### How to complete this task:
Return exactly the lines that run from the one containing "Application, Deepens Compliance" to the end of the entries, with both ends included.

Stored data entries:

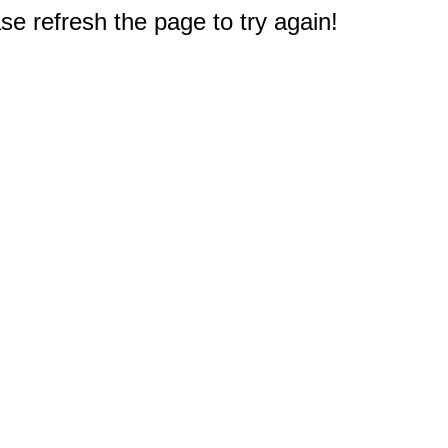
e refresh the page to try again!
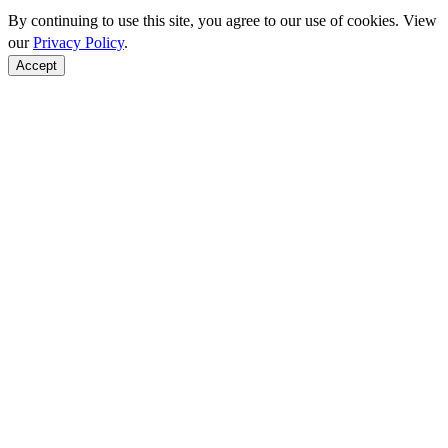
By continuing to use this site, you agree to our use of cookies. View
our
Privacy Policy
.
Accept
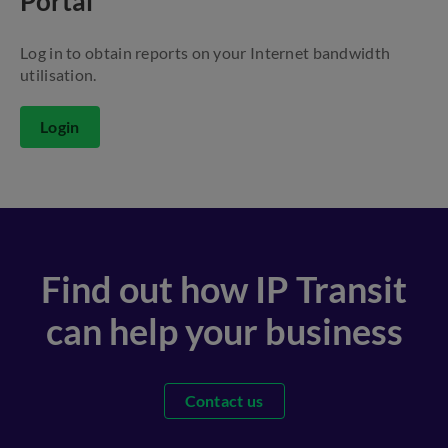
Portal
Log in to obtain reports on your Internet bandwidth
utilisation.
Login
Find out how IP Transit
can help your business
Contact us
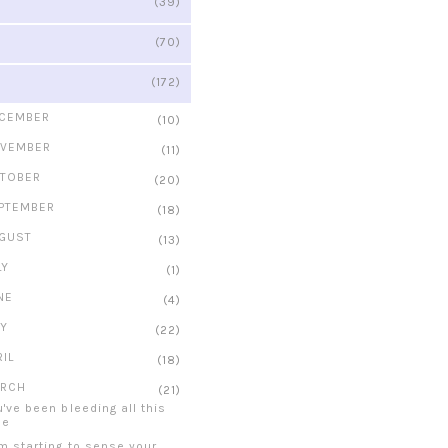
(39)
(70)
(172)
CEMBER
(10)
VEMBER
(11)
TOBER
(20)
PTEMBER
(18)
GUST
(13)
LY
(1)
NE
(4)
Y
(22)
RIL
(18)
RCH
(21)
u've been bleeding all this
me
am starting to sense your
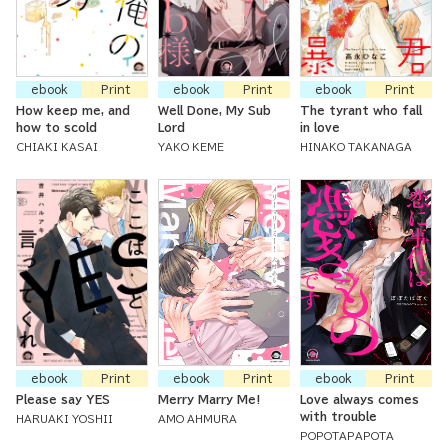
ebook
Print
ebook
Print
ebook
Print
How keep me, and
Well Done, My Sub
The tyrant who fall
how to scold
Lord
in love
CHIAKI KASAI
YAKO KEME
HINAKO TAKANAGA
ebook
Print
ebook
Print
ebook
Print
Please say YES
Merry Marry Me!
Love always comes
with trouble
HARUAKI YOSHII
AMO AHMURA
POPOTAPAPOTA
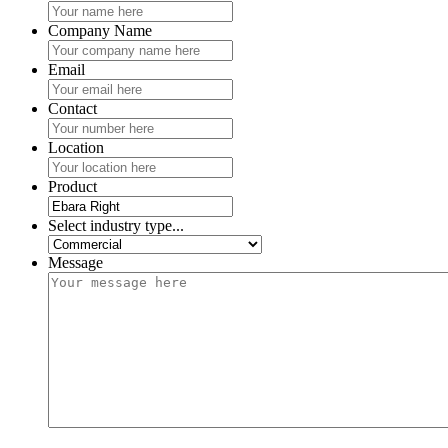
Company Name
Email
Contact
Location
Product
Select industry type...
Message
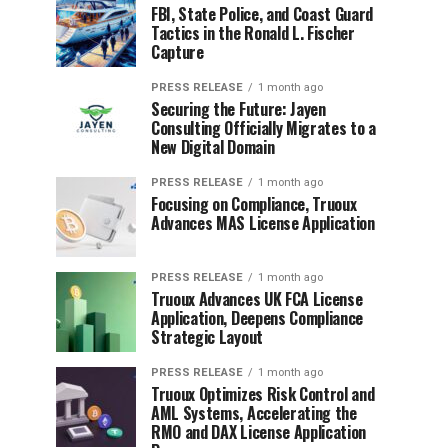
FBI, State Police, and Coast Guard
Tactics in the Ronald L. Fischer
Capture
PRESS RELEASE
1 month ago
Securing the Future: Jayen
Consulting Officially Migrates to a
New Digital Domain
PRESS RELEASE
1 month ago
Focusing on Compliance, Truoux
Advances MAS License Application
PRESS RELEASE
1 month ago
Truoux Advances UK FCA License
Application, Deepens Compliance
Strategic Layout
PRESS RELEASE
1 month ago
Truoux Optimizes Risk Control and
AML Systems, Accelerating the
RMO and DAX License Application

### Solution to this problem:
Application, Deepens Compliance
Strategic Layout
PRESS RELEASE
1 month ago
Truoux Optimizes Risk Control and
AML Systems, Accelerating the
RMO and DAX License Application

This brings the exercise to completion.